Talks and presentations

A Bayesian Approach for Data-Driven Dynamic Equation Discovery

August 10, 2022

Talk, Joint Statistical Meetings, Washington DC, Washington DC

Abstract

Many real-world geophysical, ecological, and biological processes are governed by complex nonlinear interactions, and differential equations are commonly used to explain the dynamics of these complex systems. While the differential equations generally capture the dynamics of the system well, they impose a rigid modeling structure that assumes the dynamics of the system are known. In many complex systems we may know some dynamical relationships a priori, but not the form of the governing equations. Discovering the form of the governing equations can lead to a better understanding of these complex systems and the interactions within. Here, we present a Bayesian data-driven approach to nonlinear dynamic equation discovery that can accommodate measurement noise and missing data. We show the effectiveness of our method on simulated data and apply the method to real-world processes.

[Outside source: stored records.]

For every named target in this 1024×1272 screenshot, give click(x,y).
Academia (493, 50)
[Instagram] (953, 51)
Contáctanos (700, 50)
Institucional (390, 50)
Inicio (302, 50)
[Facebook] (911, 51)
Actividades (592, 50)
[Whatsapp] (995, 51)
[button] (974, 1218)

Data-Driven Approach to Nonlinear Dynamic Equation Discovery

August 09, 2021

Talk, Joint Statistical Meetings, Virtual Conference, Virtual

Abstract

Many real-world atmospheric, ecological, and economic processes are governed by complex, non-linear, interactions, and differential equations are commonly used to approximate the dynamics of these complex systems. While the approximating differential equations generally capture the dynamics of the system well, they impose a rigid modeling structure that assumes the dynamics of the system. Recently, there has been work in the applied math and computer science community to use a data-driven approach to learn the dynamics that govern complex systems. Here, we present a Bayesian data-driven approach to non-linear dynamic equation discovery that is robust to measurement noise and stochastic forcing. We show the effectiveness of our method on simulated systems and then apply the method to a real-world environmental process.

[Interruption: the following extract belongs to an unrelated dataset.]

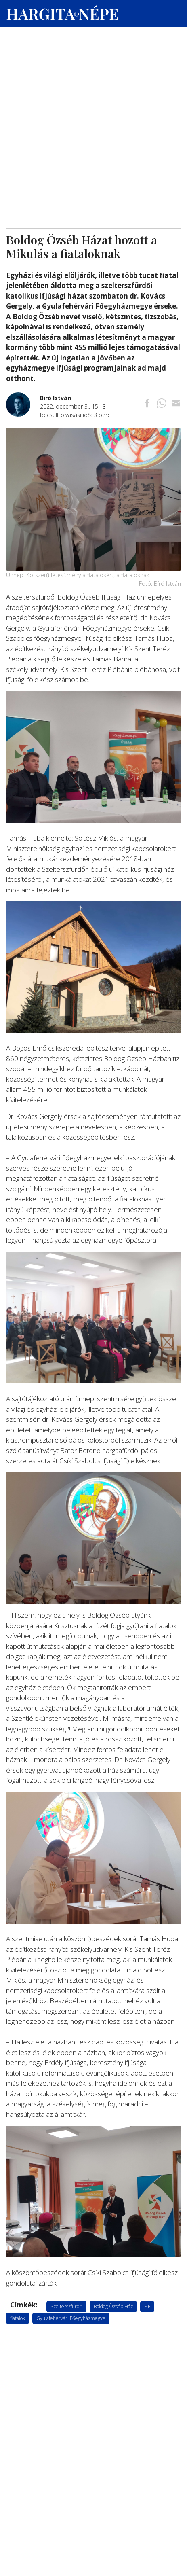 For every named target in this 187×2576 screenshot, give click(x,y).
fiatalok (17, 2318)
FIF (147, 2306)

On the Spatial and Temporal Shift in the Archetypal Seasonal Temperature Cycle as Driven by Annual and Semi-Annual Harmonics

August 04, 2020

Talk, Joint Statistical Meetings, Pennsylvania Convention Center (Virtual), Philadelphia, PA

Abstract

Statistical methods are required to evaluate and quantify the uncertainty in environmental processes, such as temperature, in a changing climate. Typically, annual harmonics are used to characterize the variation in the seasonal temperature cycle, overlooking the semi-annual harmonic, which can account for a significant portion of the variance of the seasonal cycle. Together, the spatial variation in the annual and semi-annual harmonics can play an important role in driving processes that are tied to seasonality. We propose a multivariate spatio-temporal model to quantify the spatial and temporal change in minimum and maximum temperature seasonal cycles as a function of the annual and semi-annual harmonics. Our approach captures spatial dependence, temporal dynamics, and multivariate dependence of these harmonics through spatially and temporally-varying coefficients. We apply the model to minimum and maximum temperature over North America for the years 1979 to 2018. Model inference within the Bayesian paradigm enables the identification of regions experiencing significant changes in seasonal temperature cycles due to the relative effects of changes in the two harmonics.